Abo

Stadtplanerin Christiane Thalgott„Boden sollte intensiv besteuert werden“

Lesezeit 2 Minuten
Neuer Inhalt (9)

Christiane Thalgott

Frau Thalgott, Sie waren 15 Jahre lang Stadtbaurätin von München. 2017 haben Sie die Initiative für soziales Bodenrecht mitgegründet. Warum ist das Bodenrecht so wichtig für das Wohnen in der Stadt ?

Der Boden ist weder vermehrbar, noch kann man ihn verschieben. Ist es also richtig, dass der Boden privatisiert wird, oder muss er nicht in Wahrheit der Allgemeinheit gehören? Wir erleben derzeit, dass Menschen exzessiv Boden in unseren Städten kaufen, um auf diese Weise ihr Geld anzulegen. Gerade Menschen aus Ländern wie China oder Saudi-Arabien, in denen der Boden vom Staat enteignet werden kann, wollen ihr Geld in Sicherheit bringen. Deutschland ist da attraktiv, weil wir ökonomisch gut dastehen, aber auch, weil wir ein sehr ausgefeiltes Recht am Eigentum haben.

Warum hat sich denn die Situation gerade in den vergangenen Jahren so verschärft?

Weil seit dem Bankencrash 2009 die Investition in Aktien nicht mehr so interessant ist.

Was sollte sich ändern?

Das Bodenrecht muss grundsätzlich geändert werden. Es sollte eine massive Steuer auf Werterhöhungen geben. Ist der Boden heute das Hundertfache von dem Wert, was er vor 20 Jahren wert war, sollte er intensiv besteuert werden.

Warum?

Weil die Gewinne oft durch die öffentliche Hand hergestellt werden, in dem etwa ein U-Bahn-Anschluss oder eine Schule gebaut wird. Das erhöht den Wert des Bodens. Das ist im hohen Maße ungerecht, weil jede Minderung des Bodenwerts von der öffentlichen Hand bezahlt werden muss.

Nun haben in den letzten Jahrzehnten viele Städte ihren Grund und Boden verkauft.

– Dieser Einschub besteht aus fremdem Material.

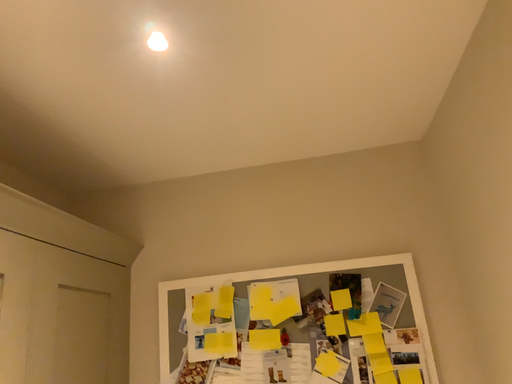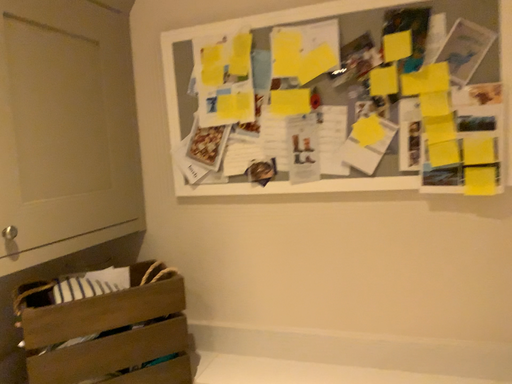 Question: Which way did the camera rotate in the video?

Choices:
 (A) rotated downward
 (B) rotated upward

Answer: (A) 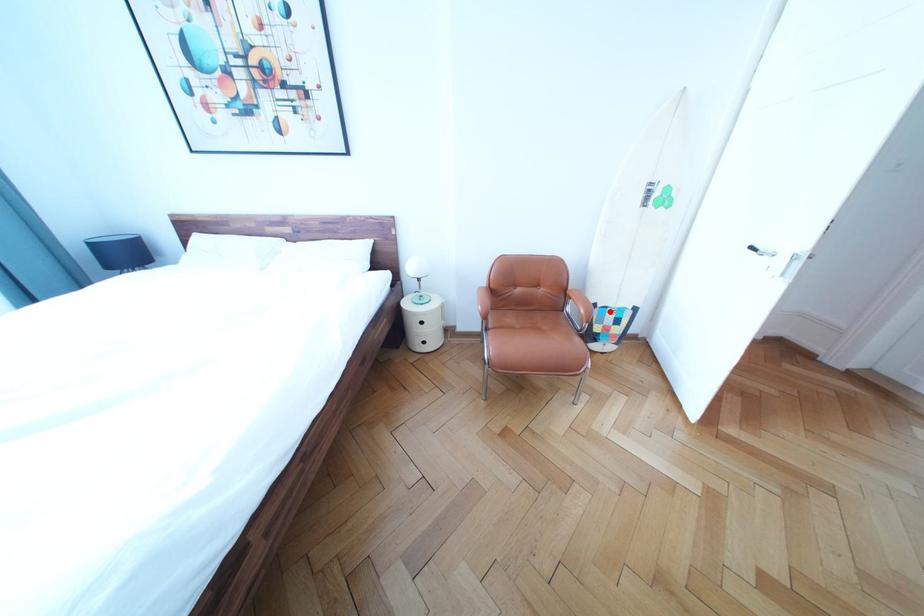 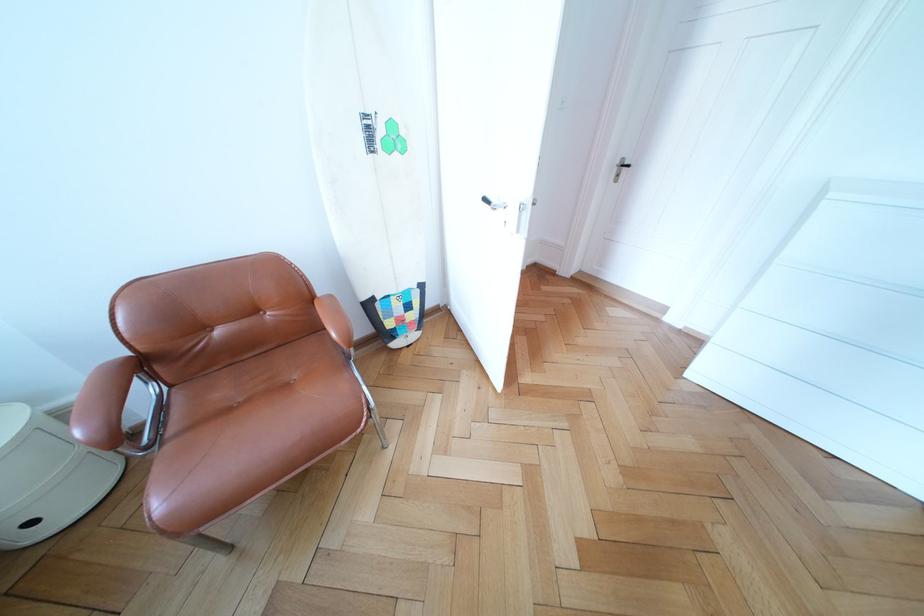 Where in the second image is the point corresponding to the highlighted location from the first image?

(390, 304)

Das haben nicht alle Städte gemacht. München hat nie etwas verkauft. Allerdings hatte München nie viel öffentlichen Grund, sondern war bis ins frühe 20. Jahrhundert eine arme Stadt.

Das könnte Sie auch interessieren:

Wie kann man noch mehr bezahlbaren Wohnraum in den Städten schaffen?

Einfach, in dem man in den Städten baut, oder dort, wo städtebauliche Verträge gemacht werden, den privaten Investoren auferlegt, einen großen Anteil geförderten Wohnungsbau zu schaffen. München fordert seit 1993 in Verträgen, dass 30, später 40 Prozent geförderter Wohnungsbau entstehen.

Gibt es Lösungen, die vom Bund kommen könnten?

Der Bund könnte das Vorkaufsrecht der Gemeinden verändern, so dass diese Grundstücke zum Ertragswert statt zum Marktwert erwerben können. Kaufe ich ein Grundstück, das für den geförderten Wohnungsbau vorgesehen ist, habe ich einen viel niedrigeren Ertragswert, als wenn ich darauf Bürohäuser baue.